[Opening Data excerpts section]

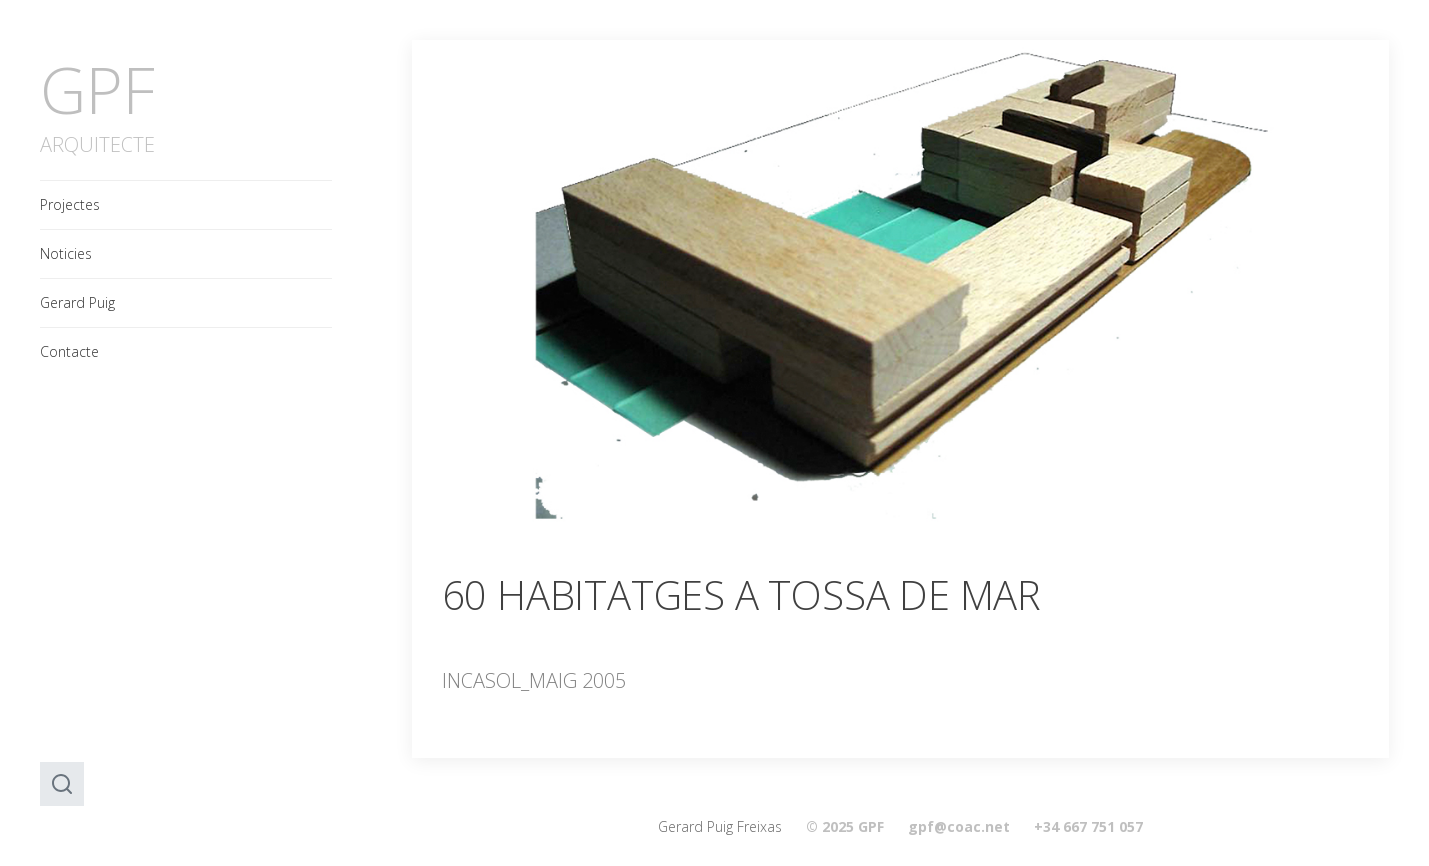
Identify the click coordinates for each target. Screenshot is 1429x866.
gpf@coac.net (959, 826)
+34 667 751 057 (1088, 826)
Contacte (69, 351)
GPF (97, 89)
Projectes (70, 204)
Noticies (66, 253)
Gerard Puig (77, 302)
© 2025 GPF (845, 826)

[Closing Data excerpts section]
[Opening Data excerpts section]

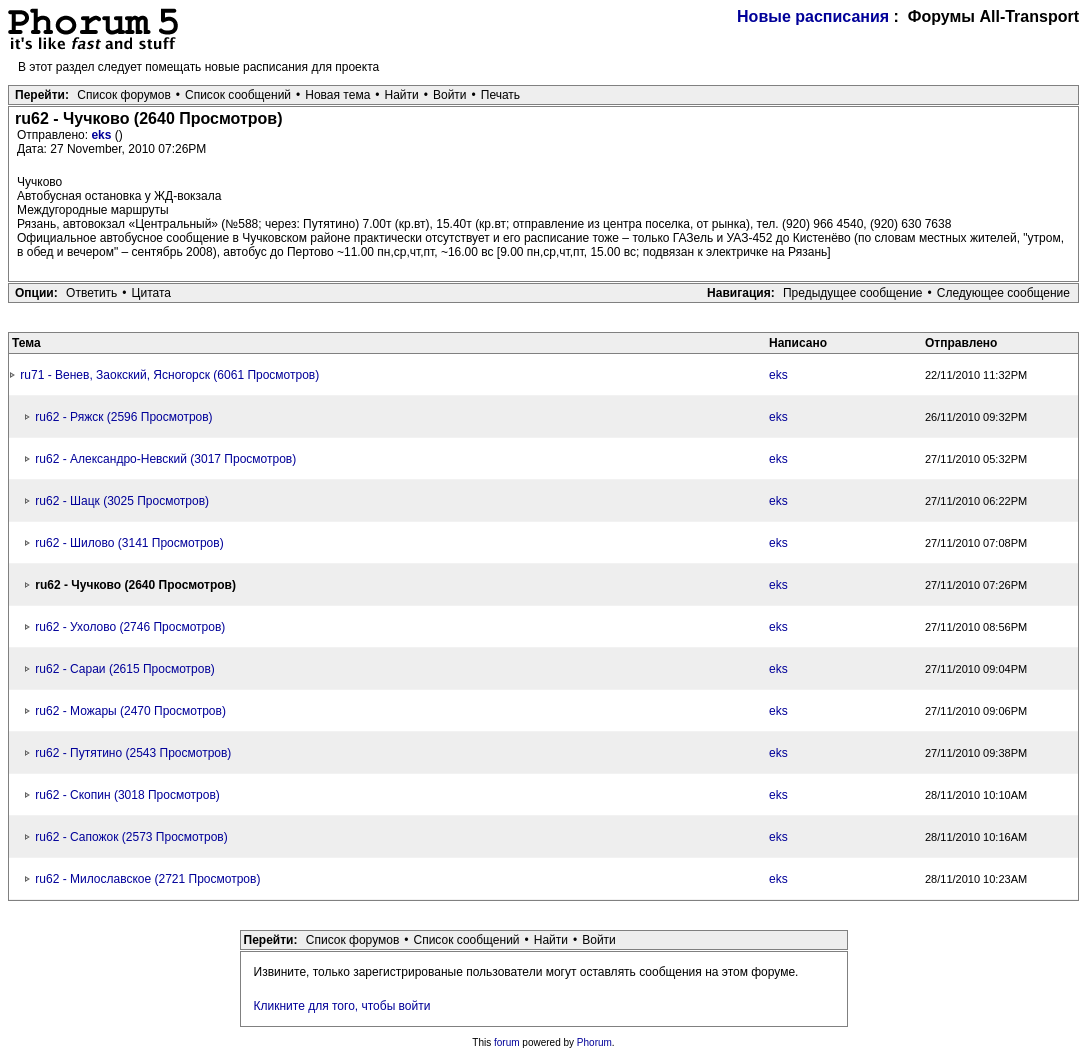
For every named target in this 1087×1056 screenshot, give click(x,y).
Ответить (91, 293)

[Closing Data excerpts section]
[Opening Data excerpts section]

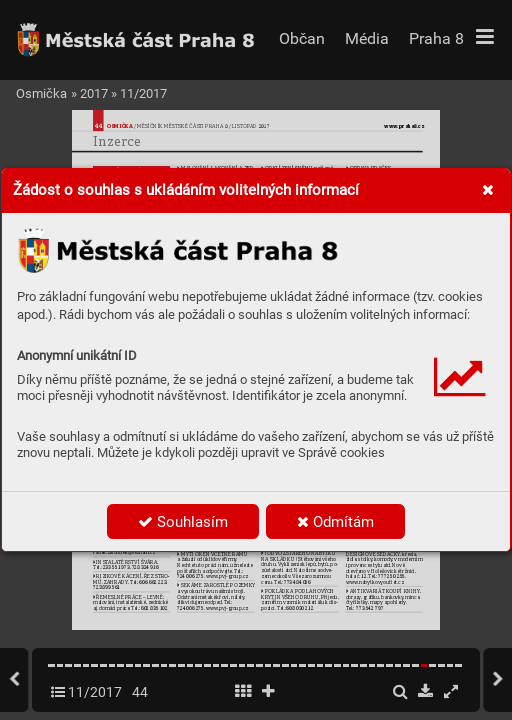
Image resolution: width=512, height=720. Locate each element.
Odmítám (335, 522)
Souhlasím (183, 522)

[Closing Data excerpts section]

**Work item:**
After locating the line holding "Identify the click" above, output exactly that line and every line after it through the line holding "GPF (845, 826)". Include nothing else.

**Problem solution:**
Identify the click coordinates for each target. Screenshot is 1429x866.
gpf@coac.net (959, 826)
+34 667 751 057 (1088, 826)
Contacte (69, 351)
GPF (97, 89)
Projectes (70, 204)
Noticies (66, 253)
Gerard Puig (77, 302)
© 2025 GPF (845, 826)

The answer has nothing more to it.